Work order — Return the data below exactly, please, but drop the pictures.

'''

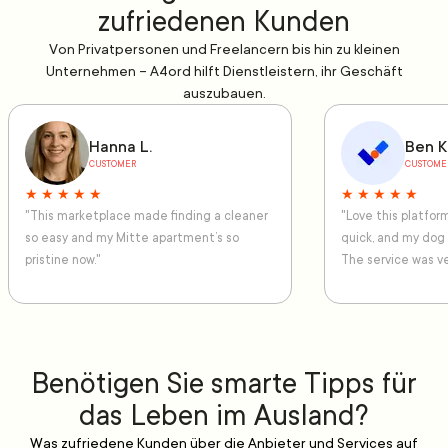
zufriedenen Kunden
Von Privatpersonen und Freelancern bis hin zu kleinen
Unternehmen – A4ord hilft Dienstleistern, ihr Geschäft
auszubauen.
Hanna L.
Ben K
CUSTOMER
CUSTOME
★ ★ ★ ★ ★
★ ★ ★ ★ ★
"This marketplace made finding a cleaner
"Love this platfo
so easy and my Mitte apartment’s so
quick, and my dog
pristine now."
The service was ve
Benötigen Sie smarte Tipps für
das Leben im Ausland?
Was zufriedene Kunden über die Anbieter und Services auf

'''

Written response —
zufriedenen Kunden
Von Privatpersonen und Freelancern bis hin zu kleinen
Unternehmen – A4ord hilft Dienstleistern, ihr Geschäft
auszubauen.
Hanna L.
Ben K
CUSTOMER
CUSTOME
★ ★ ★ ★ ★
★ ★ ★ ★ ★
"This marketplace made finding a cleaner
"Love this platfo
so easy and my Mitte apartment’s so
quick, and my dog
pristine now."
The service was ve
Benötigen Sie smarte Tipps für
das Leben im Ausland?
Was zufriedene Kunden über die Anbieter und Services auf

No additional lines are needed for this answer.